Androhung von Gewalt
Wenn ein Mann kurz davor ist Gewalt auszuüben, helfen die Experten weiter. "Wir hören zu, wir fragen nach, wir reden, was der konkrete Mann zuhause in heiklen Situationen tun kann. Wir finden gemeinsam heraus, wann er wütend wird, wie er sich in einem Streit verhält und suchen dann nach seinem individuellen Weg, wie er ohne Gewalt oder Drohungen mit Partner*in oder Kindern leben kann.", so Hayden-Hohmann. "Wir arbeiten mit dem Mann in einem 'Anti-Gewalt-Programm' an ganz konkreten Schritten für seine Konflikte zuhause, an Alarmsignalen und Ausstiegs-Szenarien, dafür nehmen wir uns viel Zeit.
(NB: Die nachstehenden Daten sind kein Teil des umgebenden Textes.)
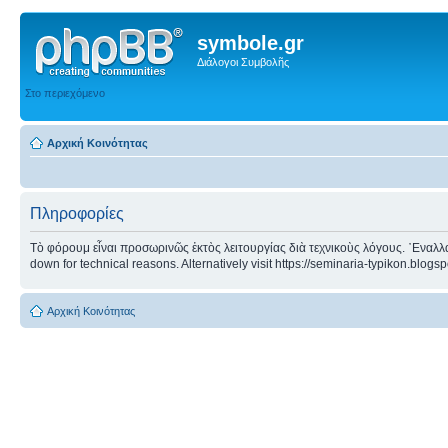
symbole.gr
Διάλογοι Συμβολῆς
Στο περιεχόμενο
Αρχική Κοινότητας
Πληροφορίες
Τὸ φόρουμ εἶναι προσωρινῶς ἐκτὸς λειτουργίας διὰ τεχνικοὺς λόγους. ᾿Εναλλα
down for technical reasons. Alternatively visit https://seminaria-typikon.blogs
Αρχική Κοινότητας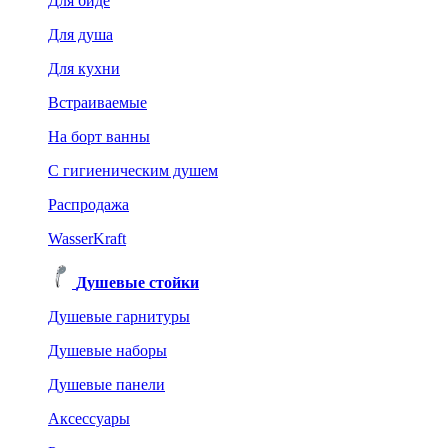
Для биде
Для душа
Для кухни
Встраиваемые
На борт ванны
C гигиеническим душем
Распродажа
WasserKraft
Душевые стойки
Душевые гарнитуры
Душевые наборы
Душевые панели
Аксессуары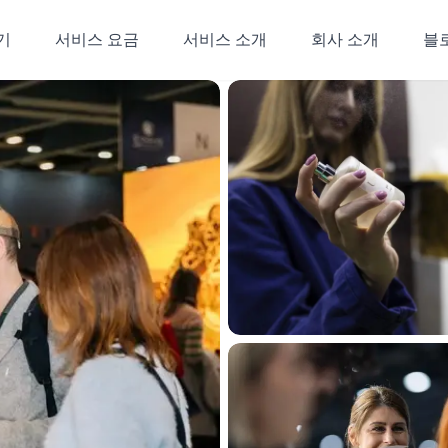
기
서비스 요금
서비스 소개
회사 소개
블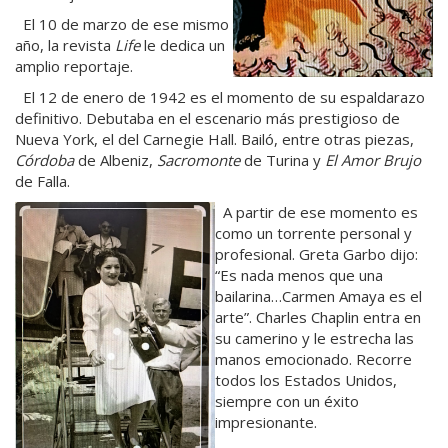
El 10 de marzo de ese mismo
año, la revista
Life
le dedica un
amplio reportaje.
El 12 de enero de 1942 es el momento de su espaldarazo
definitivo. Debutaba en el escenario más prestigioso de
Nueva York, el del Carnegie Hall. Bailó, entre otras piezas,
Córdoba
de Albeniz,
Sacromonte
de Turina y
El Amor Brujo
de Falla.
A partir de ese momento es
como un torrente personal y
profesional. Greta Garbo dijo:
“Es nada menos que una
bailarina…Carmen Amaya es el
arte”. Charles Chaplin entra en
su camerino y le estrecha las
manos emocionado. Recorre
todos los Estados Unidos,
siempre con un éxito
impresionante.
Die Männern lernen, dass sie die Verantwortung für die Gewalt haben und sie die einzigen sind, die damit aufhören können. Und ein gewalttätiger Mann hört auf mit seiner Gewalt, wenn er anfängt, ehrlich zu sich zu sein, seine eigenen Grenzen zu bemerken und zu schützen, denn dann merkt er auch die Grenzen der anderen, mit denen er zusammenlebt, und er findet neue und gewaltfrie Möglichkeiten, zB seine Wünsche zu äußern und für sich einzutreten."
Erhöhte Nachfrage
Die angebotenen Gewalttrainings werden sehr gut angenommen. So erklärt er: "Es kommen mehr Männer, die konkret danach fragen: Wie kann ich Partner sein oder Vater sein und nicht mehr drohen oder schlagen? Und viele Männer bekommen ein Anti-Gewalt-Training als Auflage von Gericht, von der Führerscheinbehörde und kommen am Anfang nur, weil sie müssen, und sehen dann recht schnell, dass sie davon profitieren können. Das sind wir wieder bei der Nachfrage. Wir wollen hier auch die Partner ermutigen, dass sie von dem Mann, vor dem sie sich manchmal fürchten, verlangen, dass er zur Männerberatung geht. Warum verlangen wir es nicht von den Männern? Von denen verlangen wir es auch. Und wir sehen jeden Tag, dass viele Männer sich schwer tun, etwas für sich zu tun, aber oft gerne kommen und sich dazu 'überwinden', wenn ein Mensch, der dem Mann wichtig ist, ihn dazu auffordert. Und das ist der größte Schritt für viele: ich mache nicht allein weiter, ich gehe zur Beratung, ich rede mit anderen Menschen über meine Sorgen. Und dafür sind wir bei der Männerberatung da und hören zu und unterstützen."
Beratungsstellen
Caritas Männerberatung: 0676/83 844 7376 oder auf der Website der Caritas Männerberatung
Frauennotruf: 0800/222 555
NÖ Frauentelefon: 0800/800 810
Frauenhaus: 02742/466 514
Wegweisungen im Jahr 2021
Die Bezirksblätter fragten beim Bezirkspolizeikommando St. Pölten – Land nach, wie viele Betretungs- und Annäherungsverbote heuer und vergangenes Jahrausgesprochen worden sind. 2021 waren es im Vergleichszeitraum 01.01.2021 – 31.07.2021 gesamt 126. Im Vergleichszeitraum von 2020 waren es 100. Ingesamt gab es im Jahr 2020 160 Verbote. "Auf Grund der vorliegenden Zahlen kann im Vergleichszeitraum in den Jahren 2020/2021 von einem Anstieg gesprochen werden. Die Anzahl der Aussprüche fluktuieren jedoch monatlich weshalb von einer generell ansteigenden Trendlinie nicht gesprochen werden kann.", so Hauptmann Christian Schuller. Als Rat gibt der Hauptmann mit: "Wenn Personen Opfer von häuslicher Gewalt werden sollten die Gewalttaten nicht bagatellisiert werden sondern sofortige Hilfe von der Polizei oder sonstigen Opferschutzeinrichtungen in Anspruch genommen werden."